Interactions with spline effects in regression models

0

A SAS customer asked how to specify interaction effects between a classification variable and a spline effect in a SAS regression procedure. There are at least two ways to do this. If the SAS procedure supports the EFFECT statement, you can build the interaction term in the MODEL statement. For procedures that do not support the EFFECT statement, you can generate the interaction effects yourself. Because the customer's question was specifically about the GAMPL procedure, which fits generalized additive models, I also show a third technique, which enables you to model interactions in the GAMPL procedure.

To illustrate the problem, consider the following SAS DATA step, which simulates data from two different response functions:

data Have;
call streaminit(1);
Group="A"; 
do x = 1 to 10 by .1;
   y =    2*x + sin(x) + rand("Normal"); output;
end;
Group="B";
do x = 1 to 10 by .1;
   y = 10 - x - sin(x) + rand("Normal"); output;
end;
run;

The graph shows the data and overlays a regression model. The model predicts the response for each level of the Group variable. Notice that the two curves have different shapes, which means that there is an interaction between the Group variable and the x variable. The goal of this article is to show how to use a spline effect to predict the response for each group.
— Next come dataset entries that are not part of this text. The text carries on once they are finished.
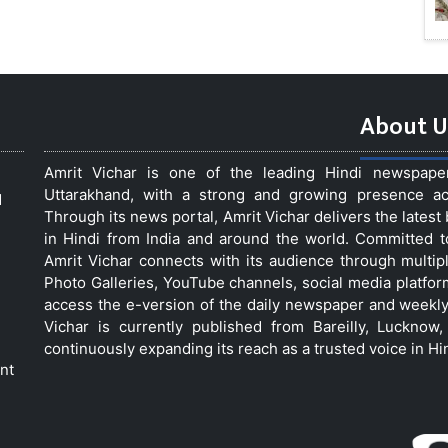
About U
Amrit Vichar is one of the leading Hindi newspap
Uttarakhand, with a strong and growing presence acro
d
Through its news portal, Amrit Vichar delivers the lates
in Hindi from India and around the world. Committed 
Amrit Vichar connects with its audience through multip
Photo Galleries, YouTube channels, social media platfor
access the e-version of the daily newspaper and weekly
Vichar is currently published from Bareilly, Luckno
continuously expanding its reach as a trusted voice in Hi
nt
Use the grammar of the procedure to form interactions

Many SAS regression procedures support the EFFECT statement, the CLASS statement, and enable you to specify interactions on the MODEL statement. Examples include the GLMMIX, GLMSELECT, LOGISTIC, QUANTREG, and ROBUSTREG procedures. For example, the following call to PROC GLMSELECT specifies several model effects by using the "stars and bars" syntax:

  • The syntax Group | x includes the classification effect (Group), a linear effect (x), and an interaction effect (Group*x).
  • The syntax Group * spl includes an interaction effect between the classification variable and the spline.
title "GLMSELECT Model with Spline and Interaction Effects";
ods select none;
proc glmselect data=Have
        outdesign(addinputvars fullmodel)=SplineBasis; /* optional: write design matrix to data set */
   class Group;
   effect spl = spline(x);
   model y = Group|x  Group*spl / selection=none;
   output out=SplineOut predicted=p;            /* output predicted values */
quit;
ods select all;
 
%macro PlotInteraction(dsname);
   proc sgplot data=&dsname;
      scatter x=x y=y / group=Group;
      series x=x y=p / group=Group curvelabel;
      keylegend / location=inside position=E;
   run;
%mend;
%PlotInteraction(SplineOut);

The predicted curves are shown in the previous section. I wrapped the call to PROC SGPLOT in a macro so that I can create the same plot for other models.

Output the design matrix for the interactions

Some SAS procedures do not support the EFFECT statement. For these procedures, you cannot form effects like Group*spline(x) within the procedure. However, the GLMSELECT procedure supports the OUTDESIGN= option, which writes the design matrix to a SAS data set. I used the option in the previous section to create the SplineBasis data set. The data set includes variables for the spline basis and for the interaction between the Group variable and the spline basis. Therefore, you can use the splines and interactions with splines in other SAS procedures.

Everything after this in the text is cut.